転職したら

転職したら

終身雇用制度が揺らぎ働き方が多様化する昨今、転職を経験する人も珍しくありません。環境が変わるタイミングは、家計やお金のことを見直すチャンス。今後のライフプランの再確認と同時に、必要な保障を合理的に確保できるよう保険も見直してみましょう。

人生の転期には保険も見直しを

転職は人生のターニングポイントです。仕事はもちろん、環境や人間関係などさまざまな変化があるでしょう。
お金のことも、そのひとつ。年収自体はそれほど変わらなくても、ボーナス別の月収制からボーナス込みの年俸制になれば毎月のやりくり方法が変わりますし、会社の福利厚生や年金制度の違いなどから予定していた将来の蓄えが増減する可能性もあります。

このような変化にも対応できるよう、転職のタイミングであらためて今後のライフプランを立ててみるのと同時に、保険も整理してみましょう。

「必要な保障」はどう変わる?転職 before → after

まず知っておきたいのが、会社員と自営業・個人事業主(フリーランスも含む)では、加入できる公的社会保険が異なる点です。

社会保険の
種類
会社員 自営業・個人事業主
公的
医療保険
健康保険組合
全国健康保険協会
(保険料は会社と本人が折半)
国民健康保険
(全額自己負担)
公的
年金
国民年金
(保険料は会社と本人が折半)
国民年金
(全額自己負担)
厚生年金
(保険料は会社と本人が折半)
雇用
保険
雇用保険
(保険料は会社と本人が折半)
労災
保険
労災保険
(会社が全額負担)

会社員の場合、その会社に所属した時点でさまざまな公的社会保険に加入することになり、保険料は会社が半分負担することになっています。一方、自営業や個人事業主など雇われていない立場になると、医療保険は国民健康保険、公的年金は国民年金のみに限られ、保険料も全て自分で支払うことになります。
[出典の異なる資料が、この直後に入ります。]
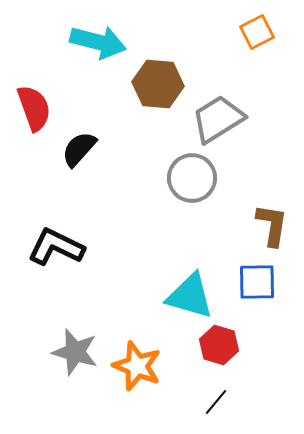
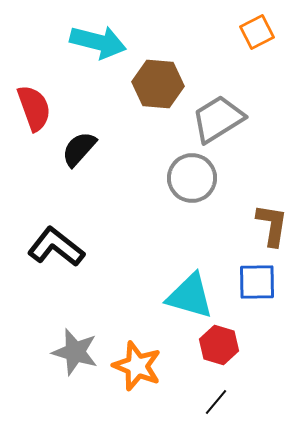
black L-shape: rotated 12 degrees clockwise
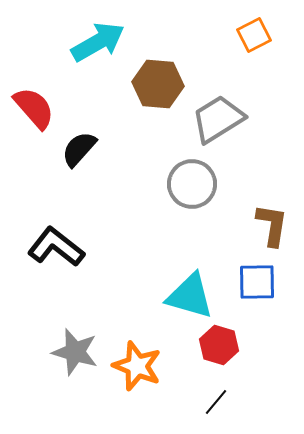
orange square: moved 3 px left, 3 px down
cyan arrow: rotated 44 degrees counterclockwise
red semicircle: rotated 21 degrees counterclockwise
gray circle: moved 6 px down
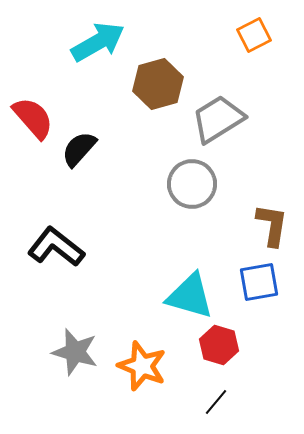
brown hexagon: rotated 21 degrees counterclockwise
red semicircle: moved 1 px left, 10 px down
blue square: moved 2 px right; rotated 9 degrees counterclockwise
orange star: moved 5 px right
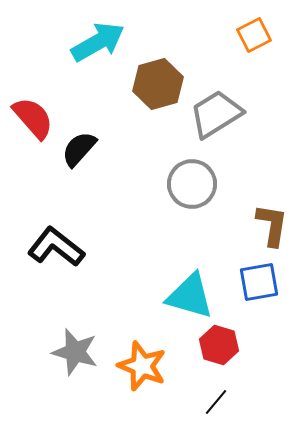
gray trapezoid: moved 2 px left, 5 px up
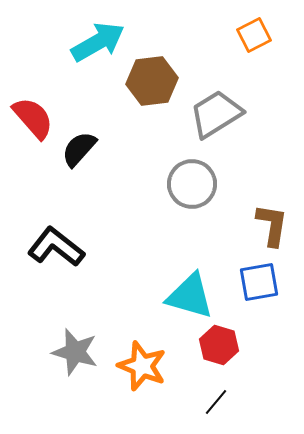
brown hexagon: moved 6 px left, 3 px up; rotated 9 degrees clockwise
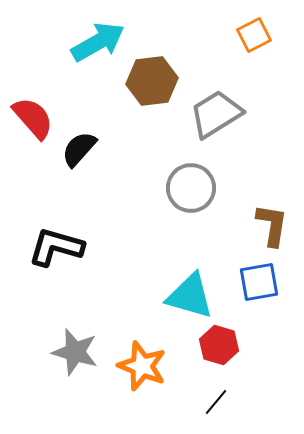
gray circle: moved 1 px left, 4 px down
black L-shape: rotated 22 degrees counterclockwise
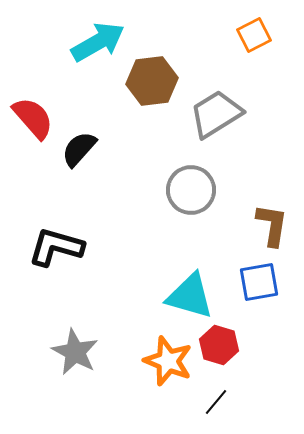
gray circle: moved 2 px down
gray star: rotated 12 degrees clockwise
orange star: moved 26 px right, 5 px up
このように公的社会保険でカバーされる範囲が異なるため、民間の保険での備え方も転職後の職業が会社員か自営業かによって異なります。それぞれみてみましょう。

パターン1)before:会社員
→ after:会社員

年収が変わる場合は、死亡保険の保障金額が適切かどうかを見直しましょう。同時に、このタイミングで医療保険の保障内容もチェックを。医療保険は常にその時代のニーズに合う新しい商品が発売されるので、定期的に見直すとよいでしょう。
外資系企業やスタートアップ、ベンチャーなどへ転職する場合、会社に退職金制度がないケースが珍しくありません。老後資金が不安であれば、個人年金保険や貯蓄型保険などで備える方法も選択肢に入れるとよいかもしれません。
また、転職先の福利厚生や年金制度も要チェックです。前職で「団体保険」や「確定拠出年金」、「確定給付企業年金」などに加入していた場合は、転職先に制度があるか、前の会社で加入していたものを継続・移行できるかなどを確認しておきましょう。

<保障内容を見直したい保険>

・死亡保険 
・医療保険

<加入を視野に入れたい保険>

・個人年金保険 
・貯蓄型保険

パターン2)before:会社員
→ after:自営業・個人事業主

たとえば会社員の場合、病気などで何日も会社を休むことになったら、傷病手当などで減った収入をカバーすることができますが、自営業や個人事業主が加入する国民健康保険にはこの制度がありません。また、勤務中のけがや仕事が原因で病気になったとき、これらが原因で休業したときなどに保険金が給付される労災保険も加入対象外(※)のため、仕事中になにかあってもカバーされません。
また、公的年金も国民年金のみの加入になりますので、将来受け取れる年金の額に差がうまれます。
会社員時代に比べてどのくらい保障が薄くなるのかをまずは洗い出したうえで、不安な部分は民間の保険などで備える必要がありそうです。
※条件や業務内容によっては特別加入制度が利用できるケースがあります。

<保障内容を見直したい保険>

・死亡保険 
・医療保険

<加入を視野に入れたい保険>

・就業不能保険 
・個人年金保険 
・がん保険

逆に、自営業や個人事業主から会社員になる場合は公的社会保障が厚くなりますので、民間保険での備えをダウンサイジングすることで保険料を抑えられる可能性が高くなります。

収入保障保険は通知が必要になることも

死亡保険や医療保険など生命保険会社が扱う商品は、転職にあたりなんらかの手続きが必要になることはほとんどありません。
ただし、損害保険会社が取り扱う収入保障保険や就業不能保険などに加入している場合、保険会社への通知が必要になることがあります。転職が決まったら、早いうちに問い合わせておきましょう。

必要な保険や保障は、その時々で変わります。状況に合わせて合理的に選んでいけるよう、節目節目で見直していきましょう。